I wouldn’t trade being a receptionist for Dr. Meckler, even though the irony was that I was initially going to college to become a dentist myself. Funny how it all worked out. When I graduated high school as valedictorian, I envisioned myself sitting in the doctor’s chair.

I’d have loved to have finished my schooling—I’d even done some evening online classes over the years—but with Jackson’s seizures and treatments, I never had much time for myself. I didn’t mind. He was my number one priority. I wanted him to live like an average kid who didn’t suffer from this genetic disorder, and I was about to watch him live it up tonight at his football game. Nothing made me happier than watching him thrive.

Ring! Ring! Ring!

“Hey,” I answered Jackson’s call as I weaved my way through the brisk streets of the city. “What’s going on?”

“Just making sure my number one fan will be at my game tonight,” he said.

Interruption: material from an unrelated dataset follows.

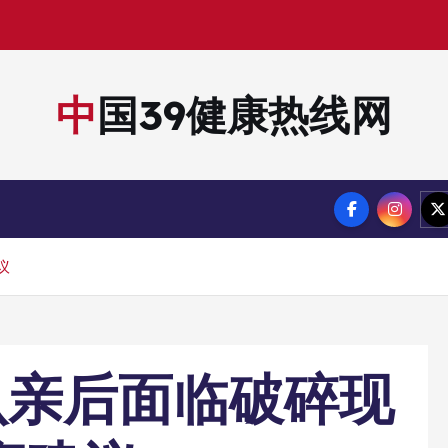
中国39健康热线网
议
认亲后面临破碎现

I smirked, nodding at the man I was almost shoved into while turning to hail a cab. “Ah. What’s really up, Jacks?” I asked with a laugh.

“I love you?”

“Jackson Thomas Stein.” The kid was no good at pulling one over on me, but he wouldn’t be Jackson if he didn’t try.

While Jackson was beating around the bush, I was about to be thrown into a damn tree by a grouchy old woman determined to grab the taxi I’d flagged down. I could hear Jackson’s friends laughing and goofing off in the background as the hag tried to shove her way around me.